# Work item
Drop every picture, then repeat the records exactly.

# Data to examine
########

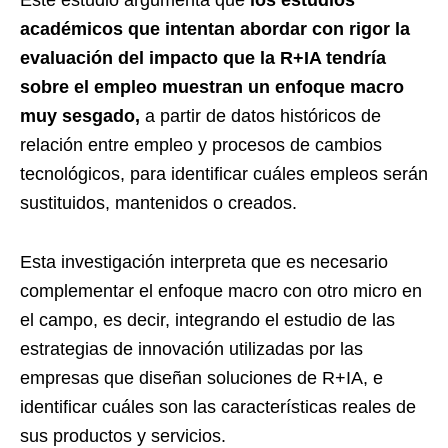
Este estudio argumenta que
los estudios
académicos que intentan abordar con rigor la
evaluación del impacto que la R+IA tendría
sobre el empleo muestran un enfoque macro
muy sesgado,
a partir de datos históricos de
relación entre empleo y procesos de cambios
tecnológicos, para identificar cuáles empleos serán
sustituidos, mantenidos o creados.
Esta investigación interpreta que es necesario
complementar el enfoque macro con otro micro en
el campo, es decir, integrando el estudio de las
estrategias de innovación utilizadas por las
empresas que diseñan soluciones de R+IA, e
identificar cuáles son las características reales de
sus productos y servicios.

########

# Result below
Este estudio argumenta que
los estudios
académicos que intentan abordar con rigor la
evaluación del impacto que la R+IA tendría
sobre el empleo muestran un enfoque macro
muy sesgado,
a partir de datos históricos de
relación entre empleo y procesos de cambios
tecnológicos, para identificar cuáles empleos serán
sustituidos, mantenidos o creados.
Esta investigación interpreta que es necesario
complementar el enfoque macro con otro micro en
el campo, es decir, integrando el estudio de las
estrategias de innovación utilizadas por las
empresas que diseñan soluciones de R+IA, e
identificar cuáles son las características reales de
sus productos y servicios.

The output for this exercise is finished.